Earlier this year, NIOSH recommended that the earliest Hanford workers — those who were exposed to radiation from 1943 to August 1946 — be named a special exposure cohort. The most recent review covered the remainder of Hanford workers through 1990.
It found that inadequate information exists to reconstruct the radiation doses of some workers exposed to americium at the Plutonium Finishing Plant and workers exposed to thorium in the 300 Area just north of Richland.
But it concluded that in most cases a radiation dose estimate could be made even if radiation dose readings were not done for all workers or were done inaccurately.
One of two petitions for special exposure cohorts that the review considered said construction workers were not monitored between 1967 and 1971. But NIOSH said radiation estimates could be made based on conservative assumptions and using results of monitoring for other workers.
In cases in which monitoring was known to be inadequate, adjustments to estimates can be made, the review said. For instance, measurements recorded from certain Hanford dosimeters should be increased by 50 percent to account for any uncertainties, the review said.
Rosemary Hoyt, of Lyle, who with her sister brought the other of two petitions being considered, said she disagreed with the review’s conclusions. The Hanford Site Profile, which describes radiation protection and is used as a guide in establishing radiation doses, is faulty, she said.
The review did not indicate how many of 2,614 workers who have applied for the $150,000 compensation might be eligible for special exposure cohorts because of exposure to americium or thorium.

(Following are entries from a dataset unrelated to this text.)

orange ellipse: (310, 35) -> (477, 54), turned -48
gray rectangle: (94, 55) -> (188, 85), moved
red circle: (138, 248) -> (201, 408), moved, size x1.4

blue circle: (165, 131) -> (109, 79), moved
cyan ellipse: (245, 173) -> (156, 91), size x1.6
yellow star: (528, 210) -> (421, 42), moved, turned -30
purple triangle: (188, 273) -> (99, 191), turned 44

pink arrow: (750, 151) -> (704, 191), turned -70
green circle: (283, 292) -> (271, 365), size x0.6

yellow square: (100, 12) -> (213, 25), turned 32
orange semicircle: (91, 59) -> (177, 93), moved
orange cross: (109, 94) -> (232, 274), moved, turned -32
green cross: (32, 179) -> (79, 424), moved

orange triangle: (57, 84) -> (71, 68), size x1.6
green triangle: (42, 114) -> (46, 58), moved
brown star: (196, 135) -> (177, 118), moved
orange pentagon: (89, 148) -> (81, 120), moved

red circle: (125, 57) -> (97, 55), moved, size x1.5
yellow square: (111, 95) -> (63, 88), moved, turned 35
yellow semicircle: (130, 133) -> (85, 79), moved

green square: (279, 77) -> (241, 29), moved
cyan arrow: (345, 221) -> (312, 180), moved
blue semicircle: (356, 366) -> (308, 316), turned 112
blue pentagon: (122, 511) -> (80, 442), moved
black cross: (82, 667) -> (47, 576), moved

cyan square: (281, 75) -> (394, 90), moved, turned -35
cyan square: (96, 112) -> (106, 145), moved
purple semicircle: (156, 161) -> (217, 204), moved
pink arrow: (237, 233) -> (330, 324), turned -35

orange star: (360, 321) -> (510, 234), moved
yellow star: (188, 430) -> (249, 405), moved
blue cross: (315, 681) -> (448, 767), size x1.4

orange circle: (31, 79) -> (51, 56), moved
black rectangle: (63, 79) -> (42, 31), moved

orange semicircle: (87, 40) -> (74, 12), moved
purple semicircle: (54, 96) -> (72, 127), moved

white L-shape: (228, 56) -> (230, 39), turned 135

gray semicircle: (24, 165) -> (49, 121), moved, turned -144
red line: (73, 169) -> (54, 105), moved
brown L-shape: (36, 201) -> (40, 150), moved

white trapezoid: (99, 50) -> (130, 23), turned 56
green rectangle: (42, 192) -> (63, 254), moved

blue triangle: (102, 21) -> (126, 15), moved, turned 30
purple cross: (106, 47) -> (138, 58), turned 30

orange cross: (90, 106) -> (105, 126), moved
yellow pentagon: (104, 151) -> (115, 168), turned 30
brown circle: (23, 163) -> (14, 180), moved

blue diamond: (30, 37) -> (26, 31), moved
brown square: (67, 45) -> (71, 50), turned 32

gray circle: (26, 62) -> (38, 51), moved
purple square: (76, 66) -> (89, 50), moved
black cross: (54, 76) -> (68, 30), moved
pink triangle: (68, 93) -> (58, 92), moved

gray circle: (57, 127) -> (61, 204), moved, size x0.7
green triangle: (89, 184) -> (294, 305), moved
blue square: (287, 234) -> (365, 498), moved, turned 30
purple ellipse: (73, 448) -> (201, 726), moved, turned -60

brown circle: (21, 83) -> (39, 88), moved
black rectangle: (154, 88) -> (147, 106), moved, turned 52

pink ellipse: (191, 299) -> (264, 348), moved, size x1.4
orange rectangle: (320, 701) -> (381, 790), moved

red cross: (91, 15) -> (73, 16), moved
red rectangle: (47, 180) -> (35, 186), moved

NIOSH concluded that exposure to radiation in a program to recover americium at the Plutonium Finishing Plant from 1949 to 1968 had not been monitored enough to provide good data. Exposure also occurred in two related facilities, the 231-Z Isolation Building and 242-Z Waste Treatment Facility. The americium was being recovered for the National Aeronautics and Space Administration to use as a power source in early space flights.
Work to separate americium 241, a trace contaminant, from plutonium mixtures began as early as 1949. But there is no record that routine monitoring for radiation from americium was done when the work was not associated with other plutonium activities before 1968, the review said.
Work with thorium began in October 1945 in the 300 Area of Hanford. Thorium was fabricated for use in production reactors as part of a program to see if it could be used rather than plutonium in nuclear weapons.
Workers at the Metal Fabrication Building, the Reactor Fuel Manufacturing Pilot Plant, the 300 Area Maintenance Shops and the Radiochemistry Laboratory may have been exposed to radiation from thorium that was not adequately monitored before 1960, the report said. Workers commonly referred to the buildings by their numbers: 313, 306, 3722 and 3706.
The NIOSH recommendation will next be considered by the Advisory Board on Radiation and Worker Health, which next meets in Naperville, Ill., Oct. 3 to 5.